Indexing with Sphinx Search
May 19th, 2008+1 to Andrew Aksyonoff for giving us Sphinx search engine. I used Apache Lucene for several projects during the last four years and with this experience, I started integrating Lucene with our Loud Feed application using ferret and act_as_ferret. All these years I had two issues bugging me with Lucene, although I had worked around to fix them; first, the time it takes to build the index and the second, corrupted lucene index due to concurrent access issues. So after getting act_as_ferret integrated, I started indexing the records. While I was indexing 65000 records on my dev environment, I ran out of patience having to wait more than an hour to get the search index created. I started looking around for better solutions. I stumbled upon Sphinx. The Sphinx search engine does not support real time updates out of the box like Lucene. The Sphinx documentation has a solution for the real time updates. For the Loud Feed application, we decided to rotate the search index every two hours which is more acceptable than having a real time Lucene index that would sometimes require rebuilding due to corrupted data.

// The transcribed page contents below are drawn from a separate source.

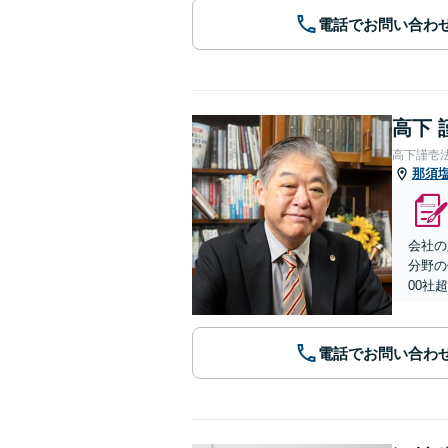
電話でお問い合わ
高下 
高下謹壱
那須
会社の
分野の
00社
電話でお問い合わ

Ok enough talk; I will show you how we integrated the Sphinx to the Loud Feed.
1. Get the Sphinx source
curl http://www.sphinxsearch.com/downloads/sphinx-0.9.8-rc2.tar.gz -o sphinx-0.9.8-rc2.tar.gz
OR
wget http://www.sphinxsearch.com/downloads/sphinx-0.9.8-rc2.tar.gz
2. Configure and install
./configure
sudo make
sudo make install
3. Check and see whether you have installed it correctly by typing.
$indexer
You should get the usage notes. If not, refer to Sphinx documentation.
4. Integrate Sphinx with Rails application
I was looking for a ruby/rails plugin rather than trying to reinvent the wheel. I found two plugins; acts_as_sphinx and Sphinx Client API for Ruby (SCAFR). They are both very similar except acts_as_sphinx has act methods to load models from the database using returned ids from the search index. But acts_as_sphinx hides all the advanced features of the Sphinx engine like for example using different Match Modes and search filtering. So I chose SCAFR, because It has the flexibility to configure the Sphinx query to meet Loud Feed requirements.
5. Integrating Sphinx Client API for Ruby (Sphinx Client API 0.4.0-r1112)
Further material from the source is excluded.